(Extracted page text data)
=-=-=-=-=

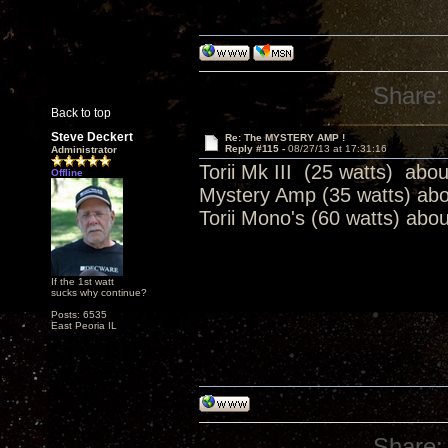
Share:
Back to top
Steve Deckert
Re: The MYSTERY AMP !
Reply #115 -
08/27/13 at 17:31:16
Administrator
Torii Mk III (25 watts) abo
Offline
Mystery Amp (35 watts) ab
Torii Mono's (60 watts) abo
If the 1st watt
sucks why continue?
Posts: 6535
East Peoria IL
Share:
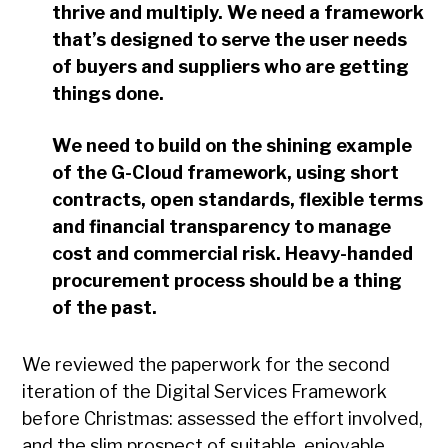
thrive and multiply. We need a framework
that’s designed to serve the user needs
of buyers and suppliers who are getting
things done.
We need to build on the shining example
of the G-Cloud framework, using short
contracts, open standards, flexible terms
and financial transparency to manage
cost and commercial risk. Heavy-handed
procurement process should be a thing
of the past.
We reviewed the paperwork for the second
iteration of the Digital Services Framework
before Christmas: assessed the effort involved,
and the slim prospect of suitable, enjoyable,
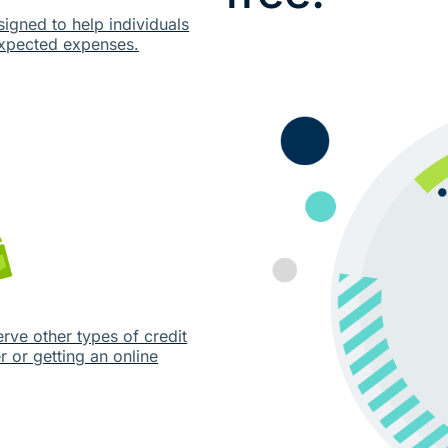
signed to help individuals
expected expenses.
erve other types of credit
 or getting an online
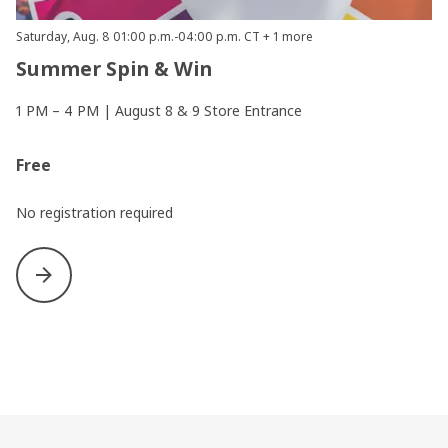
Saturday, Aug. 8 01:00 p.m.-04:00 p.m. CT + 1 more
Summer Spin & Win
1 PM – 4 PM | August 8 & 9 Store Entrance
Free
No registration required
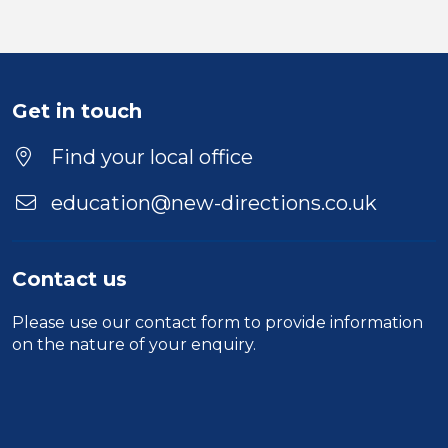
Get in touch
Find your local office
education@new-directions.co.uk
Contact us
Please use our
contact form
to provide information
on the nature of your enquiry.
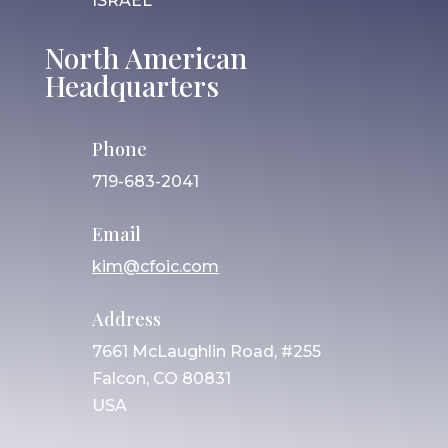
ISRAEL
North American
Headquarters
Phone
719-683-2041
Email
kim@cfoic.com
Address
7661 McLaughlin Road, #255
Falcon, CO 80831
USA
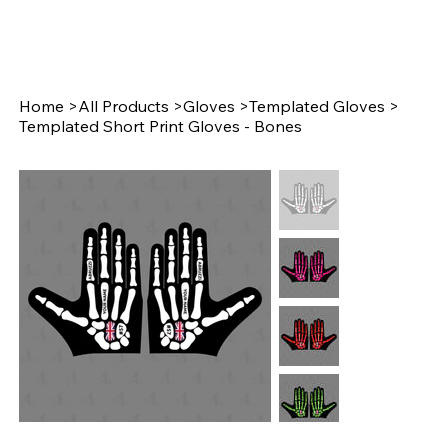
Home
>
All Products
>
Gloves
>
Templated Gloves
>
Templated Short Print Gloves - Bones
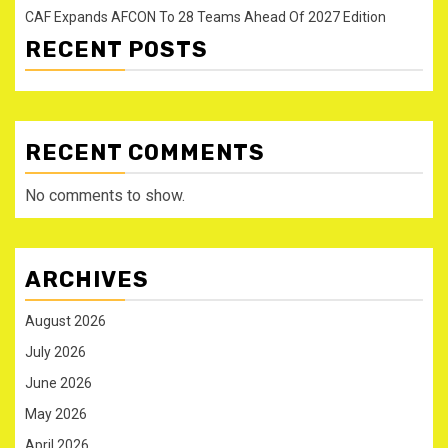
CAF Expands AFCON To 28 Teams Ahead Of 2027 Edition
RECENT POSTS
RECENT COMMENTS
No comments to show.
ARCHIVES
August 2026
July 2026
June 2026
May 2026
April 2026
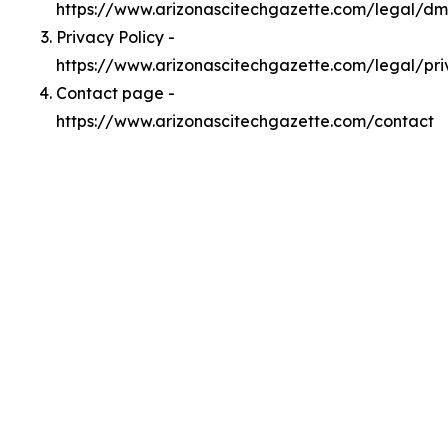
https://www.arizonascitechgazette.com/legal/d
Privacy Policy -
https://www.arizonascitechgazette.com/legal/pr
Contact page -
https://www.arizonascitechgazette.com/contact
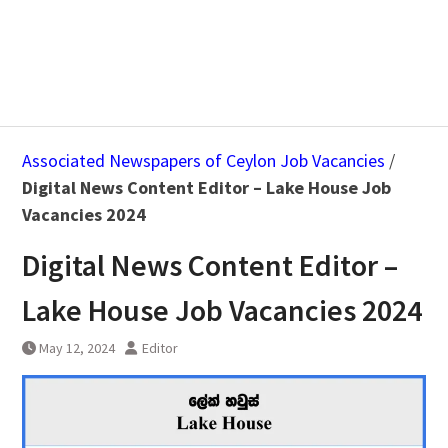
Associated Newspapers of Ceylon Job Vacancies
/
Digital News Content Editor – Lake House Job
Vacancies 2024
Digital News Content Editor –
Lake House Job Vacancies 2024
May 12, 2024
Editor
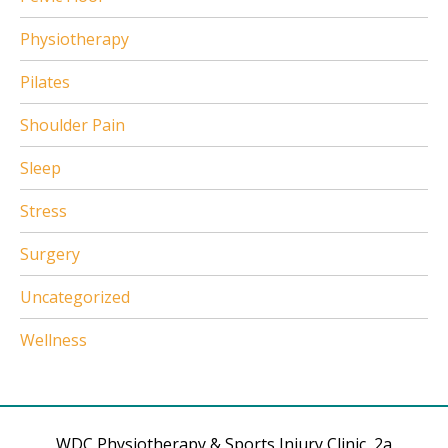
Physiotherapy
Pilates
Shoulder Pain
Sleep
Stress
Surgery
Uncategorized
Wellness
WDC Physiotherapy & Sports Injury Clinic, 2a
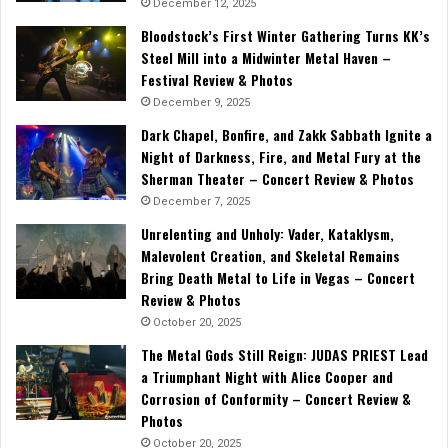
December 12, 2025
Bloodstock’s First Winter Gathering Turns KK’s
Steel Mill into a Midwinter Metal Haven –
Festival Review & Photos
December 9, 2025
Dark Chapel, Bonfire, and Zakk Sabbath Ignite a
Night of Darkness, Fire, and Metal Fury at the
Sherman Theater – Concert Review & Photos
December 7, 2025
Unrelenting and Unholy: Vader, Kataklysm,
Malevolent Creation, and Skeletal Remains
Bring Death Metal to Life in Vegas – Concert
Review & Photos
October 20, 2025
The Metal Gods Still Reign: JUDAS PRIEST Lead
a Triumphant Night with Alice Cooper and
Corrosion of Conformity – Concert Review &
Photos
October 20, 2025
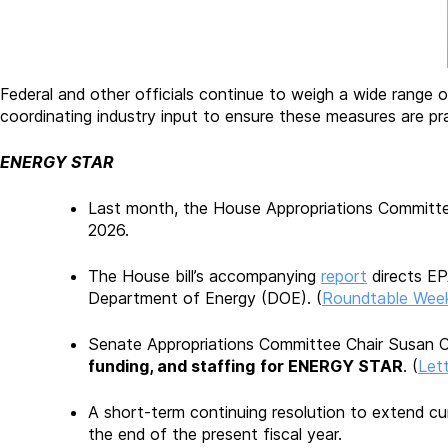
Federal and other officials continue to weigh a wide range o
coordinating industry input to ensure these measures are pra
ENERGY STAR
Last month, the House Appropriations Committee
2026.
The House bill’s accompanying
report
directs EP
Department of Energy (DOE). (
Roundtable Week
Senate Appropriations Committee Chair Susan C
funding, and staffing
for ENERGY STAR
. (
Lett
A short-term continuing resolution to extend cur
the end of the present fiscal year.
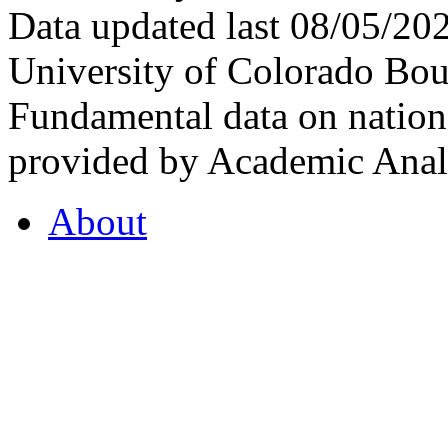
Data updated last 08/05/2
University of Colorado Bou
Fundamental data on nationa
provided by Academic Analy
About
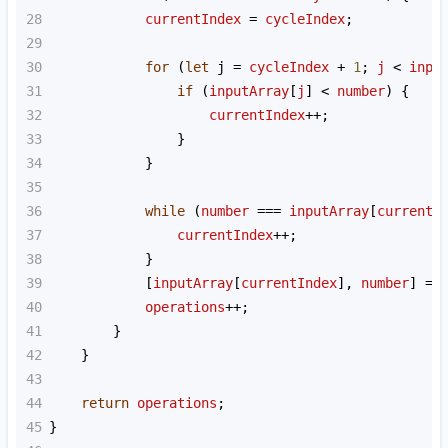
28
currentIndex
=
cycleIndex
;
29
30
for
 (
let
j
=
cycleIndex
+
1
; 
j
<
inpu
31
if
 (
inputArray
[
j
] 
<
number
) {
32
currentIndex
++
;
33
                }
34
            }
35
36
while
 (
number
===
inputArray
[
currentI
37
currentIndex
++
;
38
            }
39
            [
inputArray
[
currentIndex
], 
number
] 
=
 
40
operations
++
;
41
        }
42
    }
43
44
return
operations
;
45
}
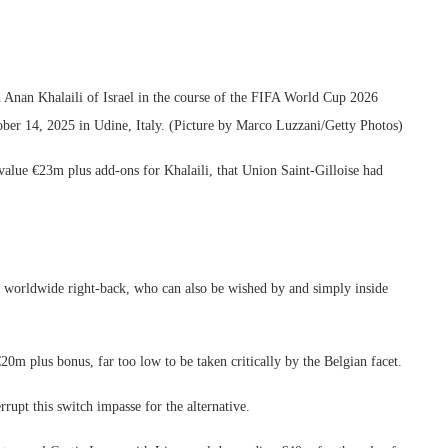
nan Khalaili of Israel in the course of the FIFA World Cup 2026
tober 14, 2025 in Udine, Italy. (Picture by Marco Luzzani/Getty Photos)
alue €23m plus add-ons for Khalaili, that Union Saint-Gilloise had
el worldwide right-back, who can also be wished by and simply inside
20m plus bonus, far too low to be taken critically by the Belgian facet.
rrupt this switch impasse for the alternative.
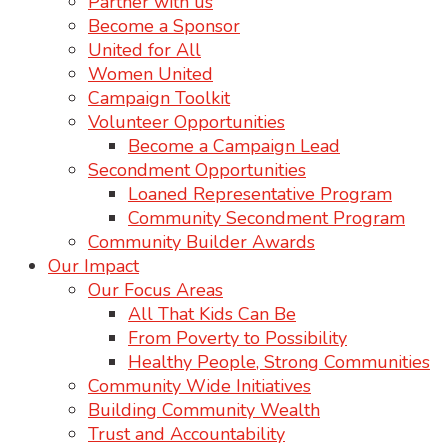
Partner with us
Become a Sponsor
United for All
Women United
Campaign Toolkit
Volunteer Opportunities
Become a Campaign Lead
Secondment Opportunities
Loaned Representative Program
Community Secondment Program
Community Builder Awards
Our Impact
Our Focus Areas
All That Kids Can Be
From Poverty to Possibility
Healthy People, Strong Communities
Community Wide Initiatives
Building Community Wealth
Trust and Accountability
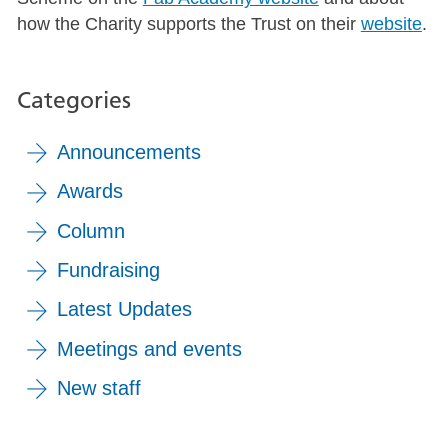
how the Charity supports the Trust on their
website
.
Categories
Announcements
Awards
Column
Fundraising
Latest Updates
Meetings and events
New staff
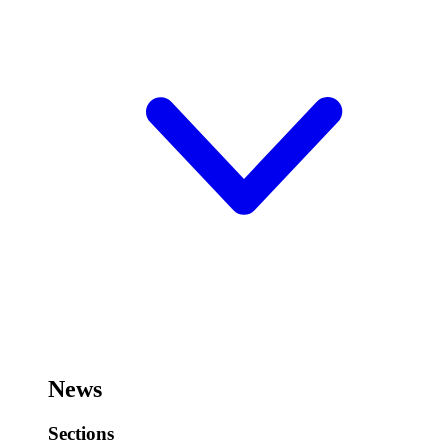
News
Sections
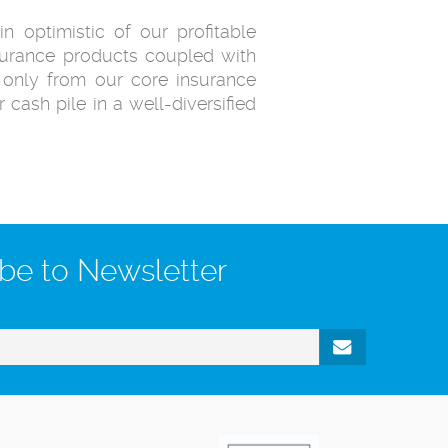
 optimistic of our profitable
insurance products coupled with
t only from our core insurance
 cash pile in a well-diversified
be to Newsletter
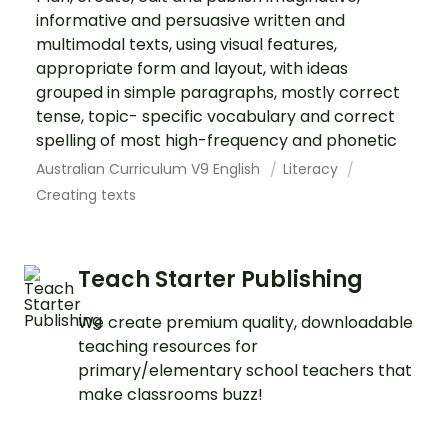
informative and persuasive written and
multimodal texts, using visual features,
appropriate form and layout, with ideas
grouped in simple paragraphs, mostly correct
tense, topic- specific vocabulary and correct
spelling of most high-frequency and phonetic
Australian Curriculum V9 English
Literacy
Creating texts
Teach Starter Publishing
We create premium quality, downloadable
teaching resources for
primary/elementary school teachers that
make classrooms buzz!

=-=-=-=-=

# [GOAL OF THE EXERCISE]
Every record is to be reproduced exactly, with no pictures included.

# [EXERCISE SOLUTION]
Share:
Back to top
Steve Deckert
Re: The MYSTERY AMP !
Reply #115 -
08/27/13 at 17:31:16
Administrator
Torii Mk III (25 watts) abo
Offline
Mystery Amp (35 watts) ab
Torii Mono's (60 watts) abo
If the 1st watt
sucks why continue?
Posts: 6535
East Peoria IL
Share:
thrive and multiply. We need a framework
that’s designed to serve the user needs
of buyers and suppliers who are getting
things done.
We need to build on the shining example
of the G-Cloud framework, using short
contracts, open standards, flexible terms
and financial transparency to manage
cost and commercial risk. Heavy-handed
procurement process should be a thing
of the past.
We reviewed the paperwork for the second
iteration of the Digital Services Framework
before Christmas: assessed the effort involved,
and the slim prospect of suitable, enjoyable,
signed to help individuals
expected expenses.
erve other types of credit
 or getting an online
Saturday, Aug. 8 01:00 p.m.-04:00 p.m. CT + 1 more
Summer Spin & Win
1 PM – 4 PM | August 8 & 9 Store Entrance
Free
No registration required
Get in touch
Find your local office
education@new-directions.co.uk
Contact us
Please use our
contact form
to provide information
on the nature of your enquiry.
ISRAEL
North American
Headquarters
Phone
719-683-2041
Email
kim@cfoic.com
Address
7661 McLaughlin Road, #255
Falcon, CO 80831
USA
Home
>
All Products
>
Gloves
>
Templated Gloves
>
Templated Short Print Gloves - Bones
CAF Expands AFCON To 28 Teams Ahead Of 2027 Edition
RECENT POSTS
RECENT COMMENTS
No comments to show.
ARCHIVES
August 2026
July 2026
June 2026
May 2026
April 2026
https://www.arizonascitechgazette.com/legal/d
Privacy Policy -
https://www.arizonascitechgazette.com/legal/pr
Contact page -
https://www.arizonascitechgazette.com/contact
Associated Newspapers of Ceylon Job Vacancies
/
Digital News Content Editor – Lake House Job
Vacancies 2024
Digital News Content Editor –
Lake House Job Vacancies 2024
May 12, 2024
Editor
Physiotherapy
Pilates
Shoulder Pain
Sleep
Stress
Surgery
Uncategorized
Wellness
WDC Physiotherapy & Sports Injury Clinic, 2a
December 12, 2025
Bloodstock’s First Winter Gathering Turns KK’s
Steel Mill into a Midwinter Metal Haven –
Festival Review & Photos
December 9, 2025
Dark Chapel, Bonfire, and Zakk Sabbath Ignite a
Night of Darkness, Fire, and Metal Fury at the
Sherman Theater – Concert Review & Photos
December 7, 2025
Unrelenting and Unholy: Vader, Kataklysm,
Malevolent Creation, and Skeletal Remains
Bring Death Metal to Life in Vegas – Concert
Review & Photos
October 20, 2025
The Metal Gods Still Reign: JUDAS PRIEST Lead
a Triumphant Night with Alice Cooper and
Corrosion of Conformity – Concert Review &
Photos
October 20, 2025
Federal and other officials continue to weigh a wide range o
coordinating industry input to ensure these measures are pra
ENERGY STAR
Last month, the House Appropriations Committee
2026.
The House bill’s accompanying
report
directs EP
Department of Energy (DOE). (
Roundtable Week
Senate Appropriations Committee Chair Susan C
funding, and staffing
for ENERGY STAR
. (
Lett
A short-term continuing resolution to extend cur
the end of the present fiscal year.
Data updated last 08/05/2
University of Colorado Bou
Fundamental data on nationa
provided by Academic Analy
About
28
currentIndex
=
cycleIndex
;
29
30
for
 (
let
j
=
cycleIndex
+
1
; 
j
<
inpu
31
if
 (
inputArray
[
j
] 
<
number
) {
32
currentIndex
++
;
33
                }
34
            }
35
36
while
 (
number
===
inputArray
[
currentI
37
currentIndex
++
;
38
            }
39
            [
inputArray
[
currentIndex
], 
number
] 
=
 
40
operations
++
;
41
        }
42
    }
43
44
return
operations
;
45
}
nan Khalaili of Israel in the course of the FIFA World Cup 2026
tober 14, 2025 in Udine, Italy. (Picture by Marco Luzzani/Getty Photos)
alue €23m plus add-ons for Khalaili, that Union Saint-Gilloise had
el worldwide right-back, who can also be wished by and simply inside
20m plus bonus, far too low to be taken critically by the Belgian facet.
rrupt this switch impasse for the alternative.
Partner with us
Become a Sponsor
United for All
Women United
Campaign Toolkit
Volunteer Opportunities
Become a Campaign Lead
Secondment Opportunities
Loaned Representative Program
Community Secondment Program
Community Builder Awards
Our Impact
Our Focus Areas
All That Kids Can Be
From Poverty to Possibility
Healthy People, Strong Communities
Community Wide Initiatives
Building Community Wealth
Trust and Accountability
how the Charity supports the Trust on their
website
.
Categories
Announcements
Awards
Column
Fundraising
Latest Updates
Meetings and events
New staff
News
Sections
 optimistic of our profitable
insurance products coupled with
t only from our core insurance
 cash pile in a well-diversified
be to Newsletter
informative and persuasive written and
multimodal texts, using visual features,
appropriate form and layout, with ideas
grouped in simple paragraphs, mostly correct
tense, topic- specific vocabulary and correct
spelling of most high-frequency and phonetic
Australian Curriculum V9 English
Literacy
Creating texts
Teach Starter Publishing
We create premium quality, downloadable
teaching resources for
primary/elementary school teachers that
make classrooms buzz!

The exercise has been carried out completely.